天煞雄主第一章雙蓮之會
時間在一視同仁的向前行走,不因國域區分而有所不同,這是天煞千秋七年暮春,這也是無極聖德十六年的暮春。
這一年暮春,有人在天煞長瀚山脈中和諸般毒物粽子搏鬥,一次次死裡逃生;有人在微笑品茶,泛舟湖上,共佳人麗婢,賞湖光山色。
翠湖輕舟之上,重重絲幕中,眉目秀麗的嬌童秀女各執管竹絲絃怡然彈奏,悠悠清音,同白玉茶盞裡嫋嫋淡香、湖間氤氳的霧氣交融在一起。
水光粼粼,映得人眉目盪漾,一方淺紫鑲暗銀龍紋衣袖拂過花梨小几桌面,輕輕執了壺斟茶,執壺的手指纖長。

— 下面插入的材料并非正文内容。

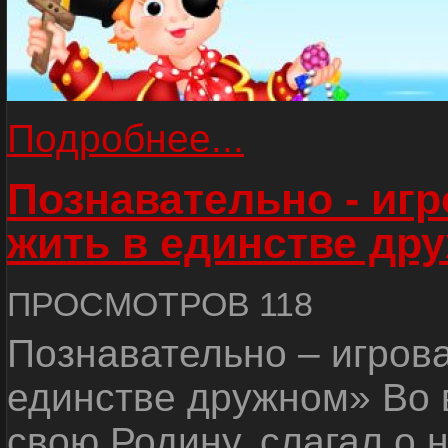
Подробнее...
Познавательно - иг
жить в единстве др
ПРОСМОТРОВ 118
Познавательно – игров
единстве дружном» Во 
свою Родину, слагал о 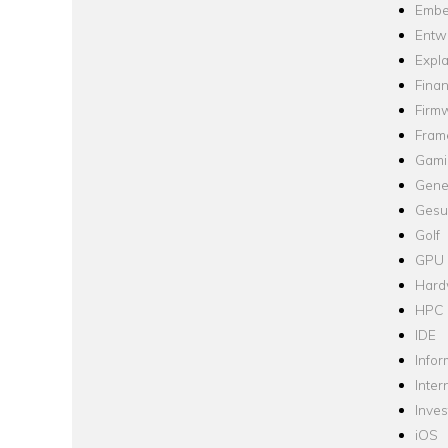
Embe
Entw
Expla
Fina
Firm
Fram
Gami
Gene
Gesu
Golf
GPU
Hard
HPC
IDE
Infor
Inter
Inve
iOS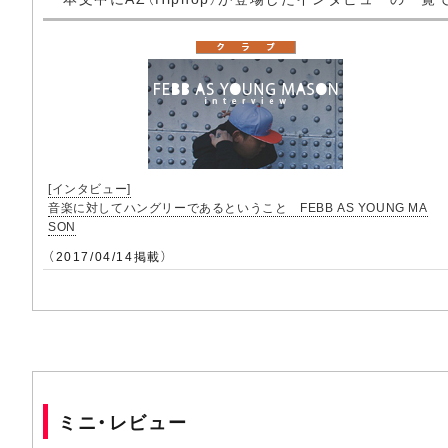
[インタビュー]
音楽に対してハングリーであるということ FEBB AS YOUNG MA
SON
（2017/04/14掲載）
ミニ・レビュー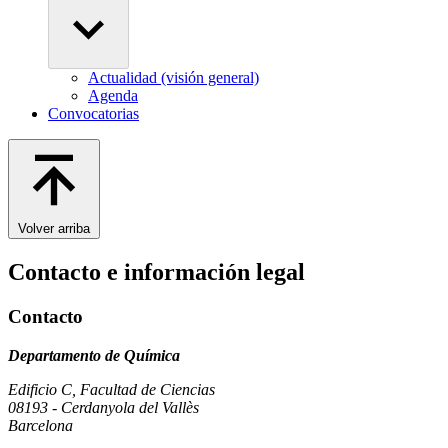
Actualidad (visión general)
Agenda
Convocatorias
Volver arriba
Contacto e información legal
Contacto
Departamento de Química
Edificio C, Facultad de Ciencias
08193 - Cerdanyola del Vallès
Barcelona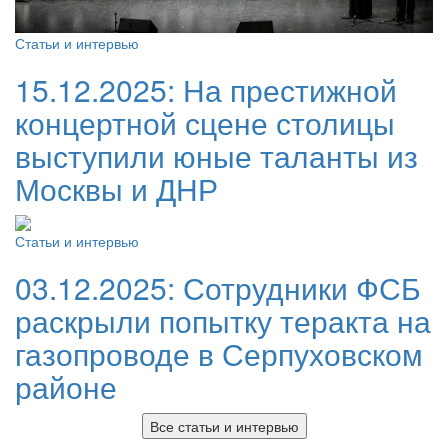
Статьи и интервью
15.12.2025:
На престижной
концертной сцене столицы
выступили юные таланты из
Москвы и ДНР
Статьи и интервью
03.12.2025:
Сотрудники ФСБ
раскрыли попытку теракта на
газопроводе в Серпуховском
районе
Все статьи и интервью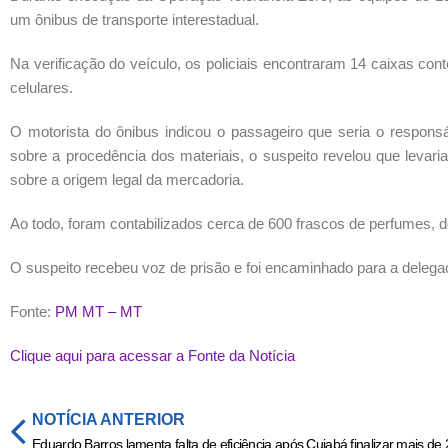
um ônibus de transporte interestadual.
Na verificação do veículo, os policiais encontraram 14 caixas co
celulares.
O motorista do ônibus indicou o passageiro que seria o respon
sobre a procedência dos materiais, o suspeito revelou que levar
sobre a origem legal da mercadoria.
Ao todo, foram contabilizados cerca de 600 frascos de perfumes, d
O suspeito recebeu voz de prisão e foi encaminhado para a delegac
Fonte:
PM MT – MT
Clique aqui para acessar a Fonte da Notícia
NOTÍCIA ANTERIOR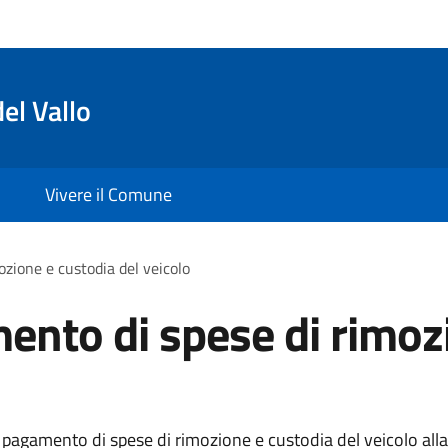
el Vallo
Vivere il Comune
zione e custodia del veicolo
ento di spese di rimoz
pagamento di spese di rimozione e custodia del veicolo alla 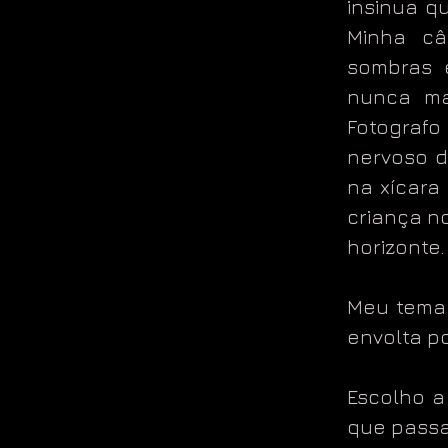
insinua q
Minha câ
sombras 
nunca mai
Fotograf
nervoso d
na xícara
criança no
horizonte.
Meu tema 
envolta p
Escolho a
que pass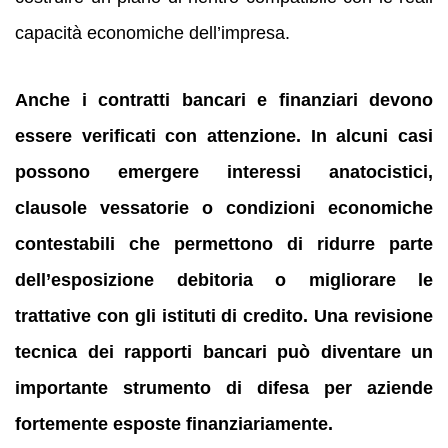
capacità economiche dell’impresa.
Anche i contratti bancari e finanziari devono
essere verificati con attenzione. In alcuni casi
possono emergere interessi anatocistici,
clausole vessatorie o condizioni economiche
contestabili che permettono di ridurre parte
dell’esposizione debitoria o migliorare le
trattative con gli istituti di credito. Una revisione
tecnica dei rapporti bancari può diventare un
importante strumento di difesa per aziende
fortemente esposte finanziariamente.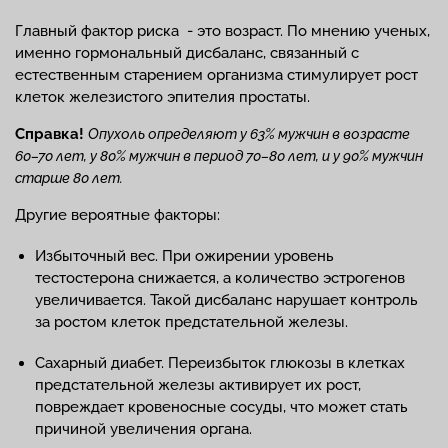
Главный фактор риска - это возраст. По мнению ученых,
именно гормональный дисбаланс, связанный с
естественным старением организма стимулирует рост
клеток железистого эпителия простаты.
Справка!
Опухоль определяют у 63% мужчин в возрасте
60–70 лет, у 80% мужчин в период 70–80 лет, и у 90% мужчин
старше 80 лет.
Другие вероятные факторы:
Избыточный вес. При ожирении уровень
тестостерона снижается, а количество эстрогенов
увеличивается. Такой дисбаланс нарушает контроль
за ростом клеток предстательной железы.
Сахарный диабет. Переизбыток глюкозы в клетках
предстательной железы активирует их рост,
повреждает кровеносные сосуды, что может стать
причиной увеличения органа.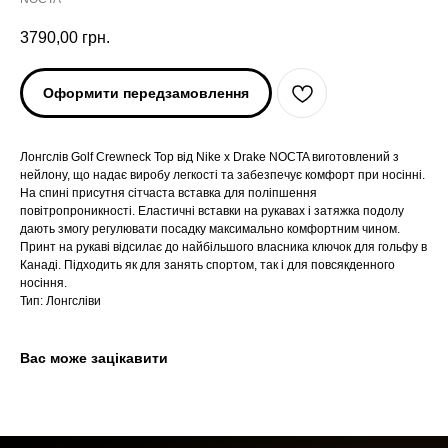
3790,00
грн.
Оформити передзамовлення
Лонгслів Golf Crewneck Top від Nike x Drake NOCTA виготовлений з
нейлону, що надає виробу легкості та забезпечує комфорт при носінні.
На спині присутня сітчаста вставка для поліпшення
повітропроникності. Еластичні вставки на рукавах і затяжка подолу
дають змогу регулювати посадку максимально комфортним чином.
ARC'TERYX
ARC'TERYX
Принт на рукаві відсилає до найбільшого власника ключок для гольфу в
Канаді. Підходить як для занять спортом, так і для повсякденного
носіння.
AND WANDER
AND WANDER
Тип: Лонгсліви
SNOW PEAK
SNOW PEAK
Вас може зацікавити
SALOMON
SALOMON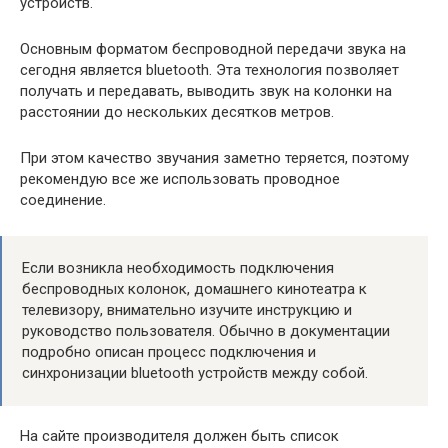
устройств.
Основным форматом беспроводной передачи звука на
сегодня является bluetooth. Эта технология позволяет
получать и передавать, выводить звук на колонки на
расстоянии до нескольких десятков метров.
При этом качество звучания заметно теряется, поэтому
рекомендую все же использовать проводное
соединение.
Если возникла необходимость подключения
беспроводных колонок, домашнего кинотеатра к
телевизору, внимательно изучите инструкцию и
руководство пользователя. Обычно в документации
подробно описан процесс подключения и
синхронизации bluetooth устройств между собой.
На сайте производителя должен быть список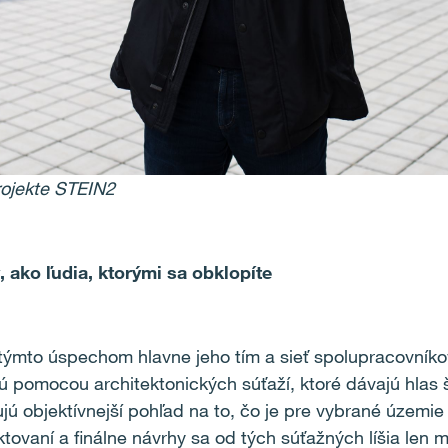
rojekte STEIN2
, ako ľudia, ktorými sa obklopíte
týmto úspechom hlavne jeho tím a sieť spolupracovníkov
jú pomocou architektonických súťaží, ktoré dávajú hlas
ú objektívnejší pohľad na to, čo je pre vybrané územie
ktovaní a finálne návrhy sa od tých súťažných líšia len 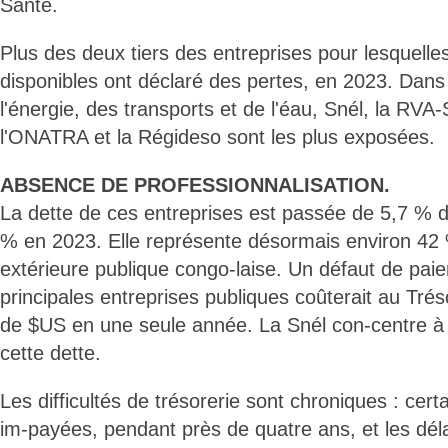
Santé.
Plus des deux tiers des entreprises pour lesquell
disponibles ont déclaré des pertes, en 2023. Dans
l'énergie, des transports et de l'éau, Snél, la RVA
l'ONATRA et la Régideso sont les plus exposées.
ABSENCE DE PROFESSIONNALISATION.
La dette de ces entreprises est passée de 5,7 % d
% en 2023. Elle représente désormais environ 42 
extérieure publique congo-laise. Un défaut de pai
principales entreprises publiques coûterait au Trés
de $US en une seule année. La Snél con-centre à 
cette dette.
Les difficultés de trésorerie sont chroniques : cer
im-payées, pendant près de quatre ans, et les dél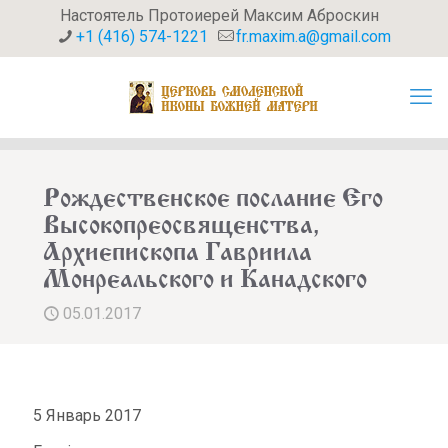
Настоятель Протоиерей Максим Аброскин
+1 (416) 574-1221
fr.maxim.a@gmail.com
Рождественское послание Его
Высокопреосвященства,
Архиепископа Гавриила
Монреальского и Канадского
05.01.2017
5 Январь 2017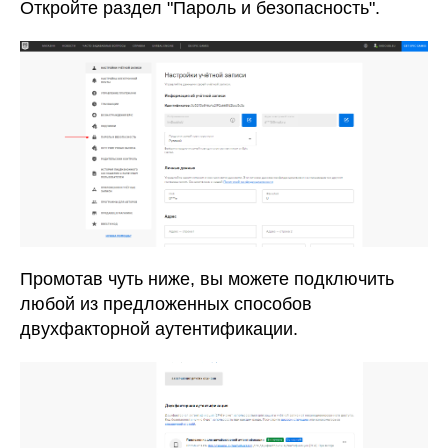
Откройте раздел "Пароль и безопасность".
Промотав чуть ниже, вы можете подключить
любой из предложенных способов
двухфакторной аутентификации.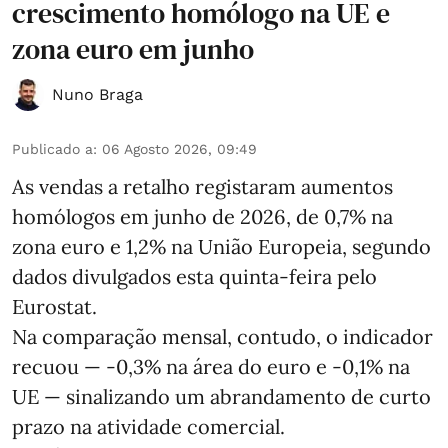
crescimento homólogo na UE e
zona euro em junho
Nuno Braga
Publicado a
:
06 Agosto 2026, 09:49
As vendas a retalho registaram aumentos
homólogos em junho de 2026, de 0,7% na
zona euro e 1,2% na União Europeia, segundo
dados divulgados esta quinta-feira pelo
Eurostat.
Na comparação mensal, contudo, o indicador
recuou — -0,3% na área do euro e -0,1% na
UE — sinalizando um abrandamento de curto
prazo na atividade comercial.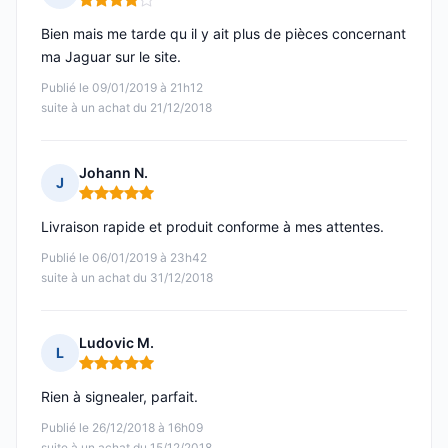
Note : 4 sur 5
Bien mais me tarde qu il y ait plus de pièces concernant
ma Jaguar sur le site.
Publié le 09/01/2019 à 21h12
suite à un achat du 21/12/2018
Johann N.
J
Note : 5 sur 5
Livraison rapide et produit conforme à mes attentes.
Publié le 06/01/2019 à 23h42
suite à un achat du 31/12/2018
Ludovic M.
L
Note : 5 sur 5
Rien à signealer, parfait.
Publié le 26/12/2018 à 16h09
suite à un achat du 15/12/2018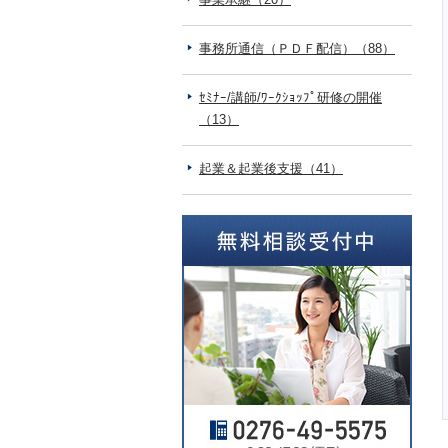
事務所通信（ＰＤＦ配信）（88）
ｾﾐﾅｰ/講師/ﾜｰｸｼｮｯﾌﾟ研修の開催
（13）
起業＆起業後支援（41）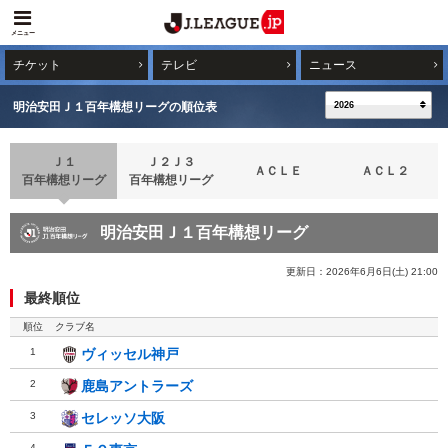
メニュー
チケット
テレビ
ニュース
明治安田Ｊ１百年構想リーグの順位表
Ｊ１
Ｊ２Ｊ３
ＡＣＬＥ
ＡＣＬ２
百年構想リーグ
百年構想リーグ
明治安田Ｊ１百年構想リーグ
明治安田Ｊ１百年構想リーグ
更新日：2026年6月6日(土) 21:00
最終順位
順位
クラブ名
1
ヴィッセル神戸
ヴィッセル神戸
2
鹿島アントラーズ
鹿島アントラーズ
3
セレッソ大阪
セレッソ大阪
4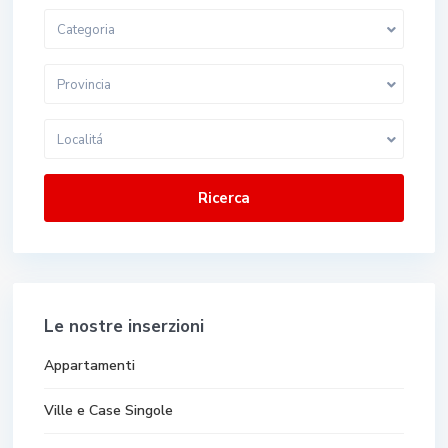
Categoria
Provincia
Localitá
Ricerca
Le nostre inserzioni
Appartamenti
Ville e Case Singole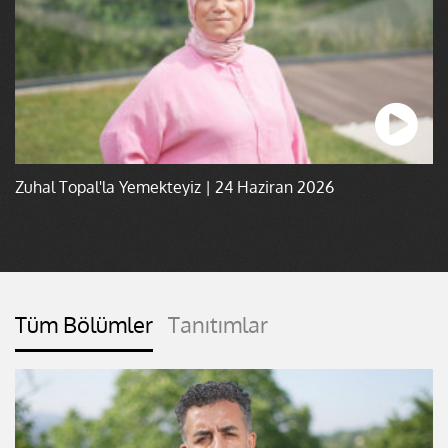
Zuhal Topal'la Yemekteyiz | 24 Haziran 2026
Tüm Bölümler
Tanıtımlar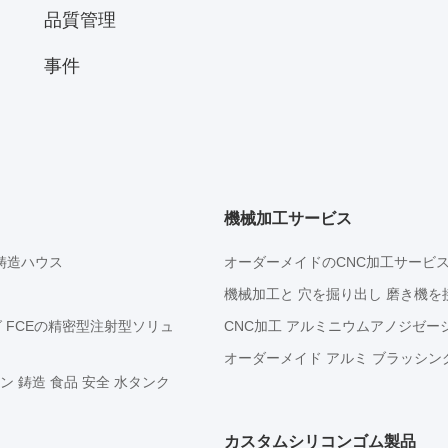
品質管理
事件
機械加工サービス
鋳造ハウス
オーダーメイドのCNC加工サービ
機械加工と 穴を掘り出し 磨き機を
FCEの精密型注射型ソリュ
CNC加工 アルミニウムアノジゼー
オーダーメイド アルミ ブラッシング
ン 鋳造 食品 安全 水タンク
カスタムシリコンゴム製品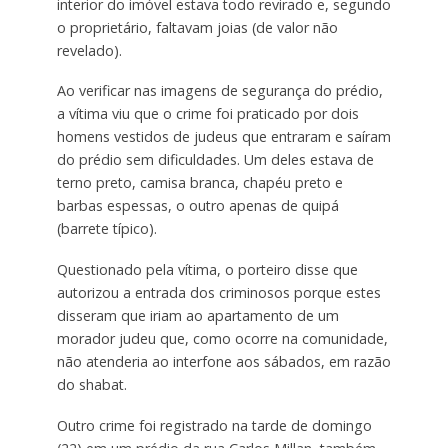
interior do imóvel estava todo revirado e, segundo
o proprietário, faltavam joias (de valor não
revelado).
Ao verificar nas imagens de segurança do prédio,
a vítima viu que o crime foi praticado por dois
homens vestidos de judeus que entraram e saíram
do prédio
sem dificuldades. Um deles estava de
terno preto, camisa branca, chapéu preto e
barbas espessas, o outro apenas de quipá
(barrete típico).
Questionado pela vítima, o porteiro disse que
autorizou a entrada dos criminosos porque estes
disseram que iriam ao apartamento de um
morador judeu que, como ocorre na comunidade,
não atenderia ao interfone aos sábados, em razão
do shabat.
Outro crime foi registrado na tarde de domingo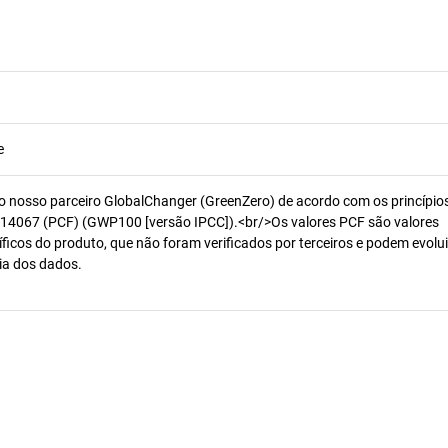
e
o nosso parceiro GlobalChanger (GreenZero) de acordo com os princípio
14067 (PCF) (GWP100 [versão IPCC]).<br/>Os valores PCF são valores
ficos do produto, que não foram verificados por terceiros e podem evolui
ia dos dados.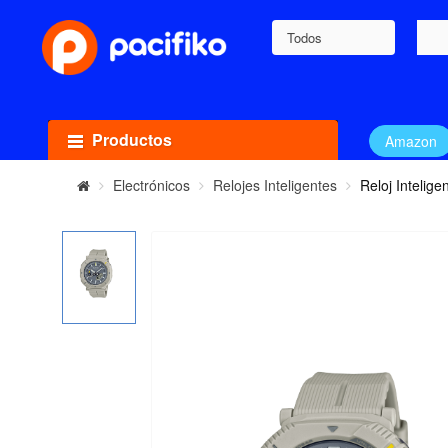
Todos
Productos
Amazon
Electrónicos
Relojes Inteligentes
Reloj Intelig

「這霜葉茶,是我無極霜山特產,茶樹生於峭壁之上,經霜猶綠,入水不沉,再以氓山玉湖之水三煎三沸,取其清、幽、醇、淨……公主請嘗。」
白玉茶盞碧水幽沉,映照出主人完美得無懈可擊的笑容,輕衣緩帶閒坐舟中的主人,輕輕將茶盞推過去,一邊等候的侍童跪接了,走下幾步,在座下主客半尺距離處恰到好處的停住,高舉過頭。
完全的尊崇備至,皇家禮儀。
左側客位,同樣保養精緻、纖長如玉的手指,拈起茶盞,以袖掩口淺淺一啜,隨即輕輕放下,笑道,「果然是好,輕浮美妙,餘韻不絕,深得茶家精髓,若非本宮是修行之人,只怕也要貪戀這般口舌之妙了。」
她撩起眼波,含笑一顧上座,眼底微微流露出一絲失望,只是那波光轉瞬即逝,快得像根本沒有出現過。
佛蓮公主,一朵蓮花般穩穩端坐,姿態嫻雅。
「公主遠道而來,一路可順當?」主人自然是長孫無極,正微笑相詢,神情殷殷,「本宮失禮,竟然未曾令禮部接得公主。」
「本宮遊走大陸參拜名山古剎,來無極不過是順路,」佛蓮微笑,「不敢勞動貴國有司,太子費心了。」
「話雖如此,公主護衛不多,安全堪虞。」長孫無極低頭仔細的親自用沸水洗壺,手指在溫熱的杯身上輕柔的轉動,淡淡道,「我無極雖然治下民風尚可,但也難免有些強虜盜賊之輩出沒於道,難得公主只這幾位本國護衛,便能迢迢遠路安然行來,實在令人慶幸之餘,不免憂心。」
「信女子自有神靈護佑,百邪不侵。」佛蓮公主合十,輕宣佛號。
她身後,小侍女明若眨眨眼,眼底掠過一絲疑問之色,她有點不明白公主為什麼不提一路護送的鐵成,不明白公主為什麼不按承諾的那樣,為那個派出護衛送她的年輕人請功,不過她聰明的抿了抿唇不語,無論如何,公主總是對的。
長孫無極望著佛蓮公主,笑意不改,突然輕輕道,「公主此來,是來歸還璇璣圖的嗎?「
佛蓮公主身子顫了顫。
空氣突然靜默下來,笙簫聲雖然依舊繼續,聽在有心事的人心中,卻有些遙遠了。
「太子說笑了。」半晌佛蓮垂下眼睫,「璇璣圖怎會由本宮保管處置?您應該去問本宮父皇才是。」
長孫無極笑而不答,身子微微一仰,出神的看著水光瀲灩的湖水,手指輕輕叩在花梨桌面,聲響清脆,奪、奪、奪。
那聲音每次響起,佛蓮公主臉色便白了幾分,她輕輕咬唇,不無幽怨的看著長孫無極,長孫無極居然不避目光,抬起眼笑吟吟的看著她,直看到她再次垂下眼去。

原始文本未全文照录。